Year: Driver; No.; Make; 1; 2; 3; 4; 5; 6; 7; 8; 9; 10; 11; 12; 13; 14; 15; 16; 17; 18; 19; 20; AMSC; Pts; Ref
2021: Chase Briscoe; 14; Ford; DAY; PHO; TAL; KAN; TOL; CLT; MOH; POC; ELK; BLN; IOW; WIN; GLN 23; MCH; ISF; MLW; DSF; BRI; SLM; KAN; 109th; 22

===Car No. 9 history===
In 2023, The team fielded the No. 9 Bonanza Wines Ford for Ryan Preece at Sonoma Raceway. Preece won the race from the pole. He led 50 of 64 laps.

==== Car No. 9 results ====

Year: Driver; No.; Make; 1; 2; 3; 4; 5; 6; 7; 8; 9; 10; 11; 12; AMSWC; Pts; Ref
2023: Ryan Preece; 9; Ford; PHO; IRW; KCR; PIR; SON 1*; IRW; SHA; EVG; AAS; LVS; MAD; PHO; 36th; 49

===Car No. 14 history===
In 2021, The team fielded the No. 14 Ford for Chase Briscoe at Sonoma Raceway in preparation for the Cup race at the track. Briscoe won the race.

==== Car No. 14 results ====

| Year | Driver | No. | Make | 1 | 2 | 3 | 4 | 5 | 6 | 7 | 8 | 9 | AMSWC | Pts | Ref |
|---|---|---|---|---|---|---|---|---|---|---|---|---|---|---|---|
| 2021 | Chase Briscoe | 14 | Ford | PHO | SON 1** | IRW | CNS | IRW | PIR | LVS | AAS | PHO | 34th | 48 |  |

===Car No. 41 history===
Stewart–Haas Racing made their K&N Pro Series debut at the 2018 Carneros 200 at Sonoma Raceway. Aric Almirola drove the No. 41 Ford in preparation for the Cup race at the track the following day.

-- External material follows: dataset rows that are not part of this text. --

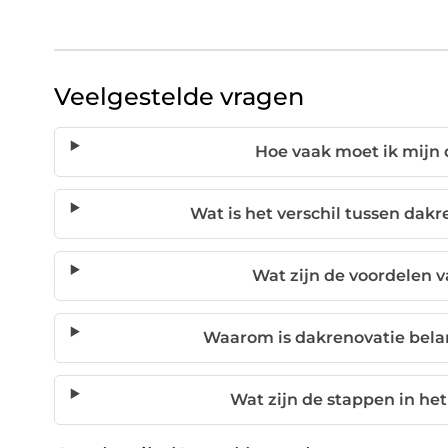
Veelgestelde vragen
Hoe vaak moet ik mijn
Wat is het verschil tussen dakr
Wat zijn de voordelen
Waarom is dakrenovatie bela
Wat zijn de stappen in he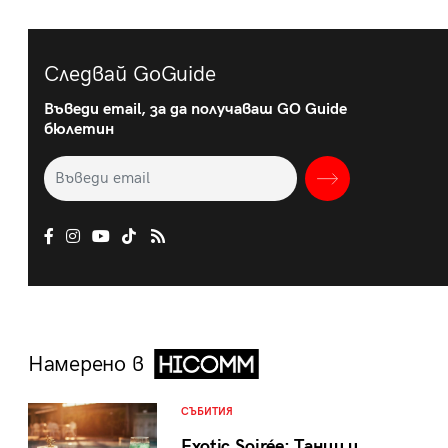
Следвай GoGuide
Въведи email, за да получаваш GO Guide
бюлетин
Намерено в
СЪБИТИЯ
Exotic Soirée: Танци и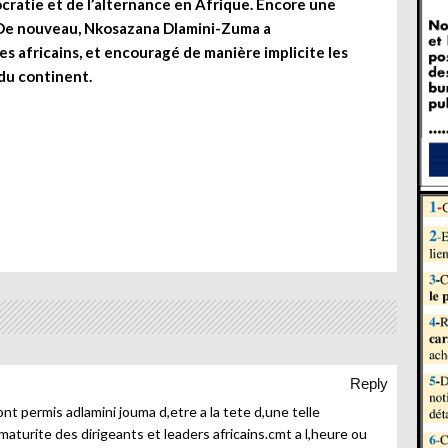
cratie et de l’alternance en Afrique. Encore une
e. De nouveau, Nkosazana Dlamini-Zuma a
s africains, et encouragé de manière implicite les
du continent.
Reply
nt permis adlamini jouma d,etre a la tete d,une telle
l,imaturite des dirigeants et leaders africains.cmt a l,heure ou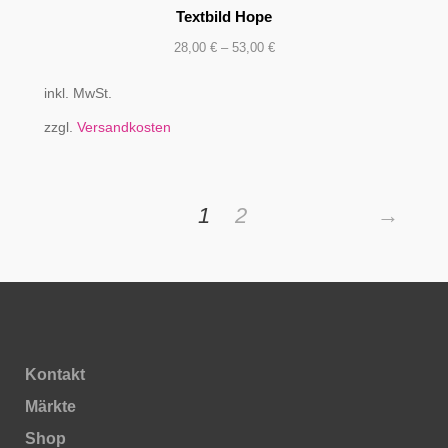
Textbild Hope
28,00
€
–
53,00
€
inkl. MwSt.
zzgl.
Versandkosten
1
2
→
Kontakt
Märkte
Shop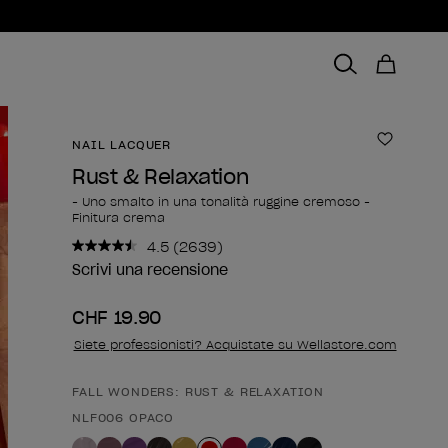
NAIL LACQUER
Aggiungi
Rust & Relaxation
- Uno smalto in una tonalità ruggine cremoso -
Finitura crema
4.5
(2639)
Leggi
2639
Scrivi una recensione
recensioni.
Stesso
CHF 19.90
link
alla
Siete professionisti? Acquistate su Wellastore.com
pagina.
FALL WONDERS: RUST & RELAXATION
Forma del prodotto
NLF006 OPACO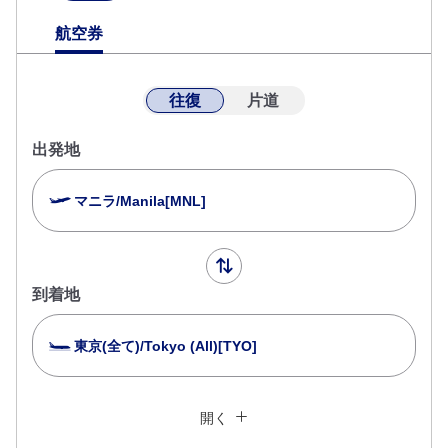
航空券
往復
片道
出発地
マニラ/Manila[MNL]
到着地
東京(全て)/Tokyo (All)[TYO]
複数都市で検索
閉じる
エコノミークラス
開く
往復で異なるクラスで検索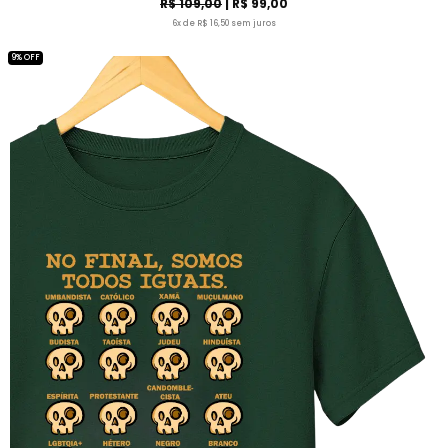
R$ 109,00
| R$ 99,00
6x de R$ 16,50 sem juros
9% OFF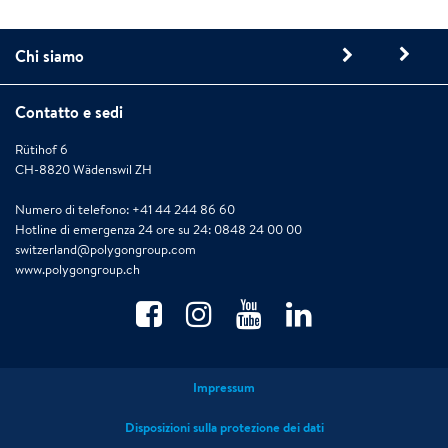
Chi siamo
Contatto e sedi
Rütihof 6
CH-8820 Wädenswil ZH
Numero di telefono: +41 44 244 86 60
Hotline di emergenza 24 ore su 24: 0848 24 00 00
switzerland@polygongroup.com
www.polygongroup.ch
Impressum
Disposizioni sulla protezione dei dati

==== Car No. 41 results ====

Year: Driver; No.; Make; 1; 2; 3; 4; 5; 6; 7; 8; 9; 10; 11; 12; 13; 14; AMSWC; Pts; Ref
2018: Aric Almirola; 41; Ford; KCR; TUS; TUS; OSS; CNS; SON 2; DCS; IOW; EVG; GTW; LVS; MER; AAS; KCR; 30th; 43

==eNASCAR iRacing World Championship Series==
Stewart–Haas Gaming made history by winning the inaugural eNASCAR Heat Pro League Championship in 2019. For the 2020 eNASCAR iRacing World Championship Series, the team was rebranded as Stewart–Haas eSports.